What is expected: Every record is to be printed exactly as written; pictures are to be omitted.

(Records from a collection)
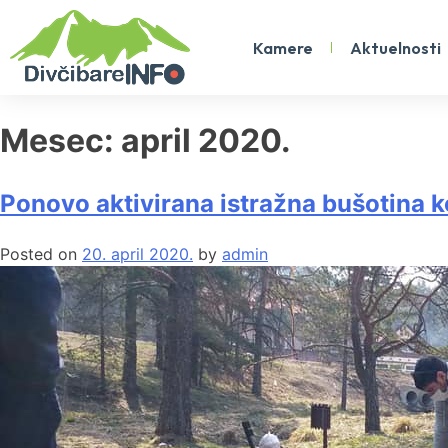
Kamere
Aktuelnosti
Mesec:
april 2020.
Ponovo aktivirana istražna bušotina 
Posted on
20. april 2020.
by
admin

Result:
Kamere
Aktuelnosti
Mesec:
april 2020.
Ponovo aktivirana istražna bušotina 
Posted on
20. april 2020.
by
admin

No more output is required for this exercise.